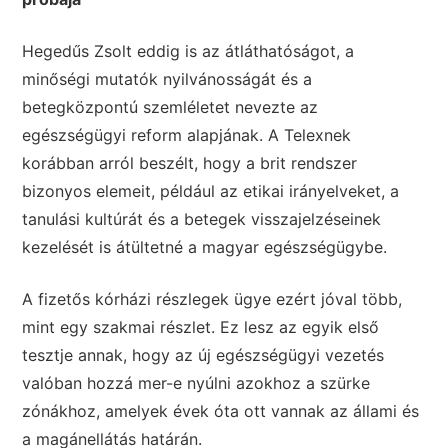
Hegedűs Zsolt eddig is az átláthatóságot, a
minőségi mutatók nyilvánosságát és a
betegközpontú szemléletet nevezte az
egészségügyi reform alapjának. A Telexnek
korábban arról beszélt, hogy a brit rendszer
bizonyos elemeit, például az etikai irányelveket, a
tanulási kultúrát és a betegek visszajelzéseinek
kezelését is átültetné a magyar egészségügybe.
A fizetős kórházi részlegek ügye ezért jóval több,
mint egy szakmai részlet. Ez lesz az egyik első
tesztje annak, hogy az új egészségügyi vezetés
valóban hozzá mer-e nyúlni azokhoz a szürke
zónákhoz, amelyek évek óta ott vannak az állami és
a magánellátás határán.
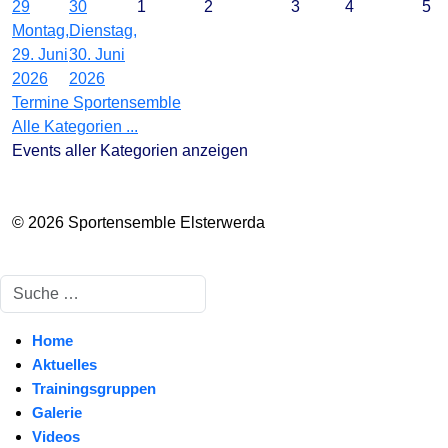
29
30
1
2
3
4
5
Montag,
Dienstag,
29. Juni
30. Juni
2026
2026
Termine Sportensemble
Alle Kategorien ...
Events aller Kategorien anzeigen
© 2026 Sportensemble Elsterwerda
Suchen
Home
Aktuelles
Trainingsgruppen
Galerie
Videos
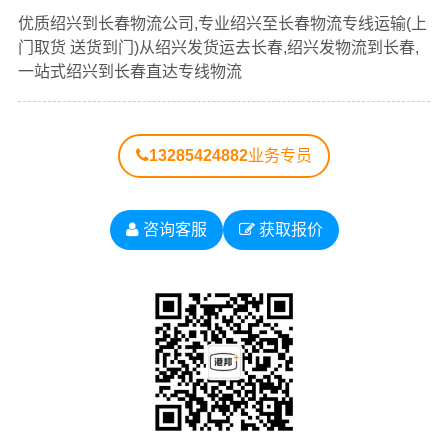
查看详细
查看详细
优质
绍兴到长春物流公司
，专业绍兴至长春物流专线运输
优质绍兴到长春物流公司,专业绍兴至长春物流专线运输(上
（上门取货 送货到门）从绍兴发货运去长春、绍兴发物流
门取货 送货到门)从绍兴发货运去长春,绍兴发物流到长春,
到长春，一站式
绍兴到长春直达专线物流
。
一站式绍兴到长春直达专线物流
以下每条运输线路点击可查看详细说明
13285424882
业务专员
绍兴到
绍兴到
绍兴到
绍兴到
绍兴到
吉林物
长春物
吉林物
四平物
辽源物
咨询客服
获取报价
流公司
流公司
流公司
流公司
流公司
绍兴到
绍兴到
绍兴到
绍兴到
绍兴到
通化物
白山物
松原物
白城物
延边物
流公司
流公司
流公司
流公司
流公司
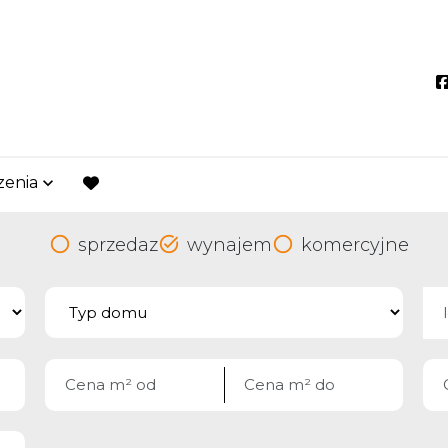
zenia
favorite
sprzedaz
wynajem
komercyjne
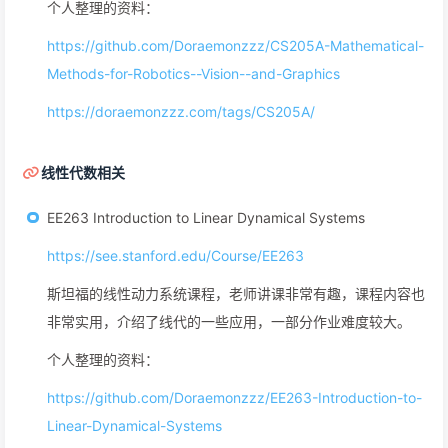
个人整理的资料：
https://github.com/Doraemonzzz/CS205A-Mathematical-
Methods-for-Robotics--Vision--and-Graphics
https://doraemonzzz.com/tags/CS205A/
线性代数相关
EE263 Introduction to Linear Dynamical Systems
https://see.stanford.edu/Course/EE263
斯坦福的线性动力系统课程，老师讲课非常有趣，课程内容也
非常实用，介绍了线代的一些应用，一部分作业难度较大。
个人整理的资料：
https://github.com/Doraemonzzz/EE263-Introduction-to-
Linear-Dynamical-Systems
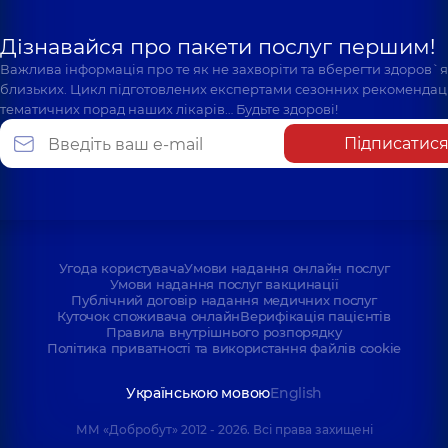
Дізнавайся про пакети послуг першим!
Важлива інформація про те як не захворіти та вберегти здоров`
близьких. Цикл підготовлених експертами сезонних рекомендаці
тематичних порад наших лікарів… Будьте здорові!
Підписатис
Угода користувача
Умови надання онлайн послуг
Умови надання послуг вакцинації
Публічний договір надання медичних послуг
Куточок споживача онлайн
Верифікація пацієнтів
Правила внутрішнього розпорядку
Політика приватності та використання файлів cookie
Українською мовою
English
ММ «Добробут» 2012 - 2026. Всі права захищені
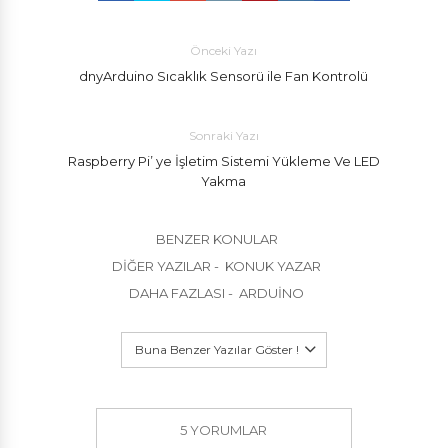
Önceki Yazı
dnyArduino Sıcaklık Sensorü ile Fan Kontrolü
Sonraki Yazı
Raspberry Pi’ ye İşletim Sistemi Yükleme Ve LED
Yakma
BENZER KONULAR
DIĞER YAZILAR - KONUK YAZAR
DAHA FAZLASI - ARDUINO
Buna Benzer Yazılar Göster !
5 YORUMLAR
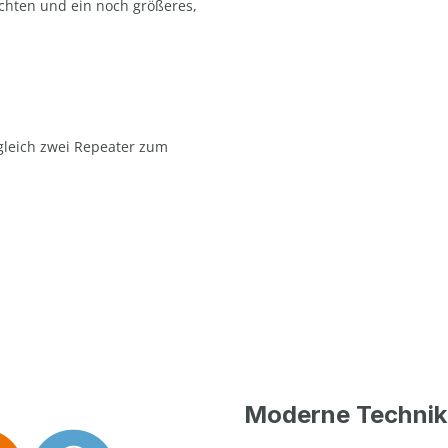
ichten und ein noch größeres,
gleich zwei Repeater zum
Moderne Technik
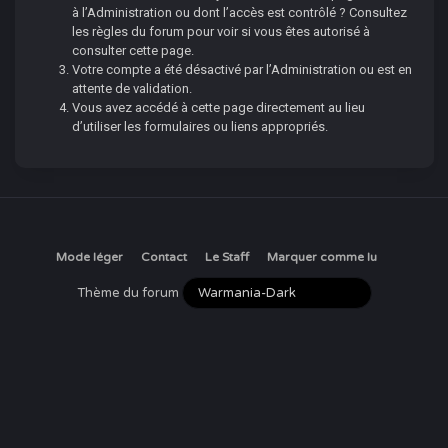
à l’Administration ou dont l’accès est contrôlé ? Consultez
les règles du forum pour voir si vous êtes autorisé à
consulter cette page.
Votre compte a été désactivé par l’Administration ou est en
attente de validation.
Vous avez accédé à cette page directement au lieu
d’utiliser les formulaires ou liens appropriés.
Mode léger
Contact
Le Staff
Marquer comme lu
Thème du forum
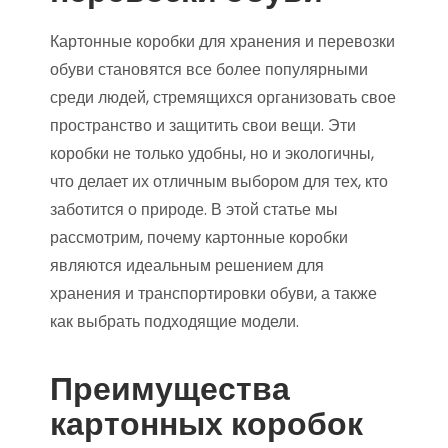
Картонные коробки для хранения и перевозки
обуви становятся все более популярными
среди людей, стремящихся организовать свое
пространство и защитить свои вещи. Эти
коробки не только удобны, но и экологичны,
что делает их отличным выбором для тех, кто
заботится о природе. В этой статье мы
рассмотрим, почему картонные коробки
являются идеальным решением для
хранения и транспортировки обуви, а также
как выбрать подходящие модели.
Преимущества
картонных коробок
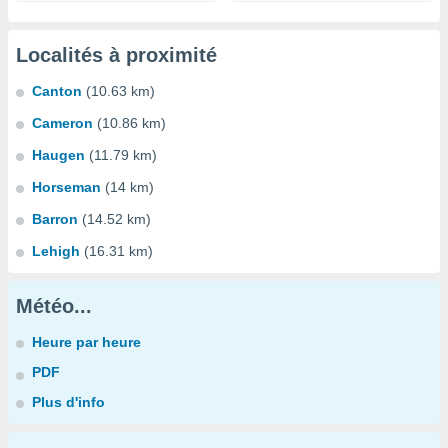
Localités à proximité
Canton
(10.63 km)
Cameron
(10.86 km)
Haugen
(11.79 km)
Horseman
(14 km)
Barron
(14.52 km)
Lehigh
(16.31 km)
Météo...
Heure par heure
PDF
Plus d'info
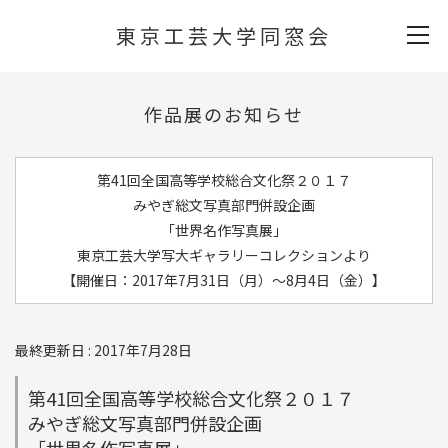
東京工芸大学同窓会
作品展のお知らせ
第41回全国高等学校総合文化祭２０１７
みやぎ総文写真部門併設企画
「世界名作写真展」
東京工芸大学写大ギャラリーコレクションより
【開催日：2017年7月31日（月）～8月4日（金）】
最終更新日 : 2017年7月28日
第41回全国高等学校総合文化祭２０１７
みやぎ総文写真部門併設企画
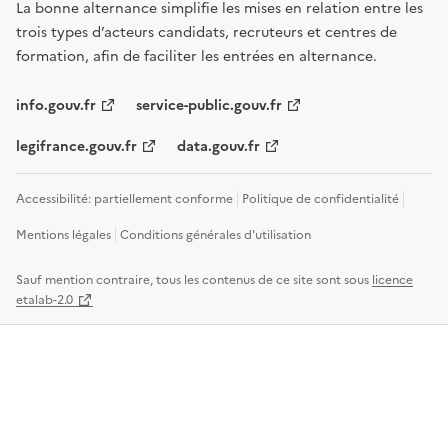
La bonne alternance simplifie les mises en relation entre les
trois types d’acteurs candidats, recruteurs et centres de
formation, afin de faciliter les entrées en alternance.
info.gouv.fr
service-public.gouv.fr
legifrance.gouv.fr
data.gouv.fr
Accessibilité: partiellement conforme
Politique de confidentialité
Mentions légales
Conditions générales d'utilisation
Sauf mention contraire, tous les contenus de ce site sont sous
licence
etalab-2.0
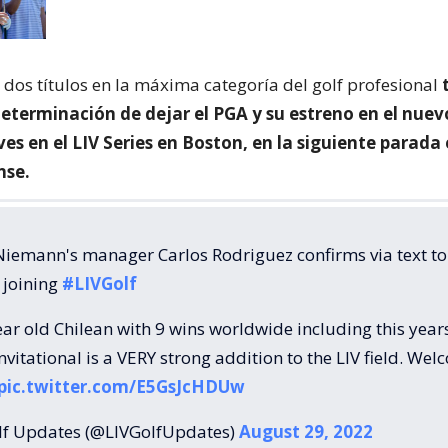
 dos títulos en la máxima categoría del golf profesional
eterminación de dejar el PGA y su estreno en el nuevo
ves en el LIV Series en Boston, en la siguiente parada
nse.
Niemann's manager Carlos Rodriguez confirms via text t
s joining
#LIVGolf
ar old Chilean with 9 wins worldwide including this year
nvitational is a VERY strong addition to the LIV field. We
pic.twitter.com/E5GsJcHDUw
lf Updates (@LIVGolfUpdates)
August 29, 2022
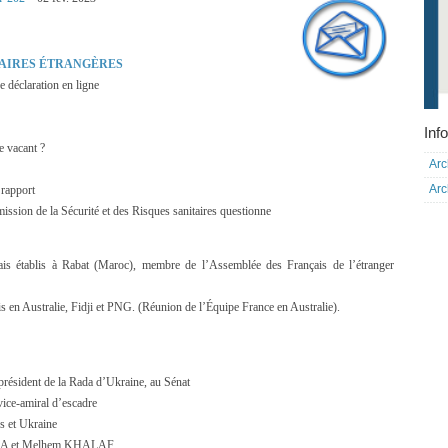
FAIRES ÉTRANGÈRES
e déclaration en ligne
Info
e vacant ?
Arc
Arc
 rapport
mmission de la Sécurité et des Risques sanitaires questionne
is établis à Rabat (Maroc), membre de l’Assemblée des Français de l’étranger
en Australie, Fidji et PNG. (Réunion de l’Équipe France en Australie).
ident de la Rada d’Ukraine, au Sénat
ce-amiral d’escadre
es et Ukraine
ALIBA et Melhem KHALAF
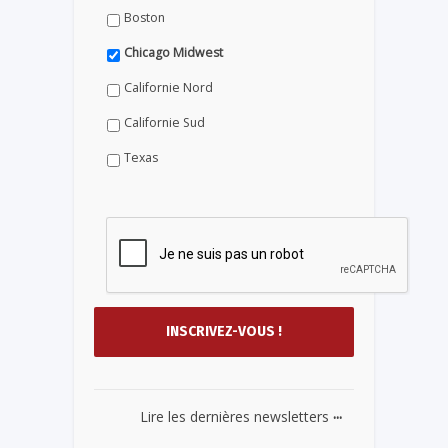
Boston
Chicago Midwest
Californie Nord
Californie Sud
Texas
...
Lire les dernières newsletters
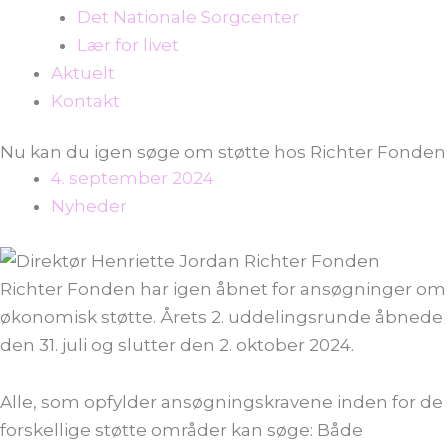
Det Nationale Sorgcenter
Lær for livet
Aktuelt
Kontakt
Nu kan du igen søge om støtte hos Richter Fonden
4. september 2024
Nyheder
Richter Fonden har igen åbnet for ansøgninger om
økonomisk støtte. Årets 2. uddelingsrunde åbnede
den 31. juli og slutter den 2. oktober 2024.
Alle, som opfylder ansøgningskravene inden for de
forskellige støtte områder kan søge: Både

◆ Work task:
The full data, repeated exactly and stripped of its pictures, is the expected answer.

◆ Answer for the task:
Hegedűs Zsolt eddig is az átláthatóságot, a
minőségi mutatók nyilvánosságát és a
betegközpontú szemléletet nevezte az
egészségügyi reform alapjának. A Telexnek
korábban arról beszélt, hogy a brit rendszer
bizonyos elemeit, például az etikai irányelveket, a
tanulási kultúrát és a betegek visszajelzéseinek
kezelését is átültetné a magyar egészségügybe.
A fizetős kórházi részlegek ügye ezért jóval több,
mint egy szakmai részlet. Ez lesz az egyik első
tesztje annak, hogy az új egészségügyi vezetés
valóban hozzá mer-e nyúlni azokhoz a szürke
zónákhoz, amelyek évek óta ott vannak az állami és
a magánellátás határán.
29
30
1
2
3
4
5
Montag,
Dienstag,
29. Juni
30. Juni
2026
2026
Termine Sportensemble
Alle Kategorien ...
Events aller Kategorien anzeigen
© 2026 Sportensemble Elsterwerda
Suchen
Home
Aktuelles
Trainingsgruppen
Galerie
Videos
查看详细
查看详细
优质
绍兴到长春物流公司
，专业绍兴至长春物流专线运输
优质绍兴到长春物流公司,专业绍兴至长春物流专线运输(上
（上门取货 送货到门）从绍兴发货运去长春、绍兴发物流
门取货 送货到门)从绍兴发货运去长春,绍兴发物流到长春,
到长春，一站式
绍兴到长春直达专线物流
。
一站式绍兴到长春直达专线物流
以下每条运输线路点击可查看详细说明
13285424882
业务专员
绍兴到
绍兴到
绍兴到
绍兴到
绍兴到
吉林物
长春物
吉林物
四平物
辽源物
咨询客服
获取报价
流公司
流公司
流公司
流公司
流公司
绍兴到
绍兴到
绍兴到
绍兴到
绍兴到
通化物
白山物
松原物
白城物
延边物
流公司
流公司
流公司
流公司
流公司
zenia
favorite
sprzedaz
wynajem
komercyjne
个人整理的资料：
https://github.com/Doraemonzzz/CS205A-Mathematical-
Methods-for-Robotics--Vision--and-Graphics
https://doraemonzzz.com/tags/CS205A/
线性代数相关
EE263 Introduction to Linear Dynamical Systems
https://see.stanford.edu/Course/EE263
斯坦福的线性动力系统课程，老师讲课非常有趣，课程内容也
非常实用，介绍了线代的一些应用，一部分作业难度较大。
个人整理的资料：
https://github.com/Doraemonzzz/EE263-Introduction-to-
Linear-Dynamical-Systems
Дізнавайся про пакети послуг першим!
Важлива інформація про те як не захворіти та вберегти здоров`
близьких. Цикл підготовлених експертами сезонних рекомендаці
тематичних порад наших лікарів… Будьте здорові!
Підписатис
Угода користувача
Умови надання онлайн послуг
Умови надання послуг вакцинації
Публічний договір надання медичних послуг
Куточок споживача онлайн
Верифікація пацієнтів
Правила внутрішнього розпорядку
Політика приватності та використання файлів cookie
Українською мовою
English
ММ «Добробут» 2012 - 2026. Всі права захищені
Önceki Yazı
dnyArduino Sıcaklık Sensorü ile Fan Kontrolü
Sonraki Yazı
Raspberry Pi’ ye İşletim Sistemi Yükleme Ve LED
Yakma
BENZER KONULAR
DIĞER YAZILAR - KONUK YAZAR
DAHA FAZLASI - ARDUINO
Buna Benzer Yazılar Göster !
5 YORUMLAR
ichten und ein noch größeres,
gleich zwei Repeater zum
Moderne Technik
à l’Administration ou dont l’accès est contrôlé ? Consultez
les règles du forum pour voir si vous êtes autorisé à
consulter cette page.
Votre compte a été désactivé par l’Administration ou est en
attente de validation.
Vous avez accédé à cette page directement au lieu
d’utiliser les formulaires ou liens appropriés.
Mode léger
Contact
Le Staff
Marquer comme lu
Thème du forum
Картонные коробки для хранения и перевозки
обуви становятся все более популярными
среди людей, стремящихся организовать свое
пространство и защитить свои вещи. Эти
коробки не только удобны, но и экологичны,
что делает их отличным выбором для тех, кто
заботится о природе. В этой статье мы
рассмотрим, почему картонные коробки
являются идеальным решением для
хранения и транспортировки обуви, а также
как выбрать подходящие модели.
Преимущества
картонных коробок
Localités à proximité
Canton
(10.63 km)
Cameron
(10.86 km)
Haugen
(11.79 km)
Horseman
(14 km)
Barron
(14.52 km)
Lehigh
(16.31 km)
Météo...
Heure par heure
PDF
Plus d'info
東京工芸大学同窓会
作品展のお知らせ
第41回全国高等学校総合文化祭２０１７
みやぎ総文写真部門併設企画
「世界名作写真展」
東京工芸大学写大ギャラリーコレクションより
【開催日：2017年7月31日（月）～8月4日（金）】
最終更新日 : 2017年7月28日
第41回全国高等学校総合文化祭２０１７
みやぎ総文写真部門併設企画
La bonne alternance simplifie les mises en relation entre les
trois types d’acteurs candidats, recruteurs et centres de
formation, afin de faciliter les entrées en alternance.
info.gouv.fr
service-public.gouv.fr
legifrance.gouv.fr
data.gouv.fr
Accessibilité: partiellement conforme
Politique de confidentialité
Mentions légales
Conditions générales d'utilisation
Sauf mention contraire, tous les contenus de ce site sont sous
licence
etalab-2.0
 dos títulos en la máxima categoría del golf profesional
eterminación de dejar el PGA y su estreno en el nuevo
ves en el LIV Series en Boston, en la siguiente parada
nse.
Niemann's manager Carlos Rodriguez confirms via text t
s joining
#LIVGolf
ar old Chilean with 9 wins worldwide including this year
nvitational is a VERY strong addition to the LIV field. We
pic.twitter.com/E5GsJcHDUw
lf Updates (@LIVGolfUpdates)
August 29, 2022
FAIRES ÉTRANGÈRES
e déclaration en ligne
Info
e vacant ?
Arc
Arc
 rapport
mmission de la Sécurité et des Risques sanitaires questionne
is établis à Rabat (Maroc), membre de l’Assemblée des Français de l’étranger
en Australie, Fidji et PNG. (Réunion de l’Équipe France en Australie).
ident de la Rada d’Ukraine, au Sénat
ce-amiral d’escadre
es et Ukraine
ALIBA et Melhem KHALAF
Boston
Chicago Midwest
Californie Nord
Californie Sud
Texas
...
Lire les dernières newsletters
Det Nationale Sorgcenter
Lær for livet
Aktuelt
Kontakt
Nu kan du igen søge om støtte hos Richter Fonden
4. september 2024
Nyheder
Richter Fonden har igen åbnet for ansøgninger om
økonomisk støtte. Årets 2. uddelingsrunde åbnede
den 31. juli og slutter den 2. oktober 2024.
Alle, som opfylder ansøgningskravene inden for de
forskellige støtte områder kan søge: Både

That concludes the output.